Le saviez-vous ? On soignait la dépression avec de l'électricité... dans le salon
Avant les antidépresseurs, les médecins branchaient leurs patients sur du courant électrique à domicile. C'était chic, tendance, et complètement non régulé. Et le pire ? Ça marchait peut-être un peu.
On est en 1855. Un médecin britannique sonne à ta porte avec une mallette en cuir. Dedans : une pile galvanique, des électrodes en laiton, et un mode d'emploi flou. Il est là pour traiter ta mélancolie.
L'électrothérapie, ou galvanisme médical, explose dans les salons européens à partir du milieu du XIXe siècle. Guillaume Duchenne de Boulogne, neurologue français, est l'un des premiers à systématiser la chose : il cartographie les muscles faciaux en les stimulant avec des électrodes. Ses photos de visages tordus par le courant sont passées à la postérité. Mais derrière le côté cabinet des horreurs, il y a une vraie intuition scientifique.
Le twist ? Ces appareils d'électrothérapie sont rapidement vendus en pharmacie et par correspondance.
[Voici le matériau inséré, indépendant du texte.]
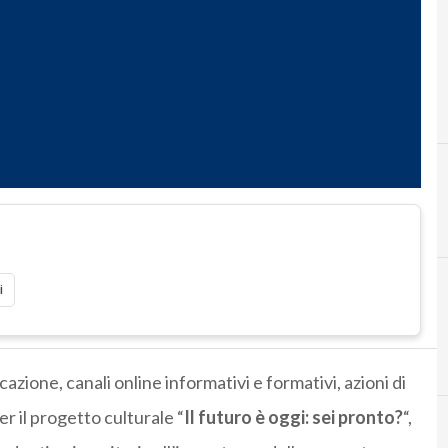
A
agid
i
ione, canali online informativi e formativi, azioni di
r il progetto culturale “
Il futuro è oggi: sei pronto?
“,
N'importe qui peut s'acheter une « pile médicale » pour traiter la neurasthénie, l'hystérie, la migraine, les rhumatismes... et même l'impuissance. Les notices promettent monts et merveilles. Zéro contrôle, zéro dosage, zéro protocole.
Dans les années 1900, des dizaines de modèles sont commercialisés. Certains ressemblent à des instruments de torture, d'autres ont l'air de gadgets de salon. Les femmes de la bourgeoisie s'électrisent en buvant leur thé. C'est le soin du moment.
La FDA américaine commence à encadrer tout ça dans les années 1970, quand l'électroconvulsivothérapie (ECT) est elle aussi dans le viseur. Mais l'ECT, elle, a prouvé son efficacité dans les dépressions sévères résistantes. Elle est toujours pratiquée aujourd'hui, dans un cadre très strict, avec anesthésie générale.
Au comptoir, quand un patient te demande si les dispositifs de neurostimulation vendus en para-pharmacie « valent quelque chose », tu peux lui raconter ça. L'électricité en médecine, c'est une vraie histoire sérieuse - à condition de ne pas se brancher n'importe comment.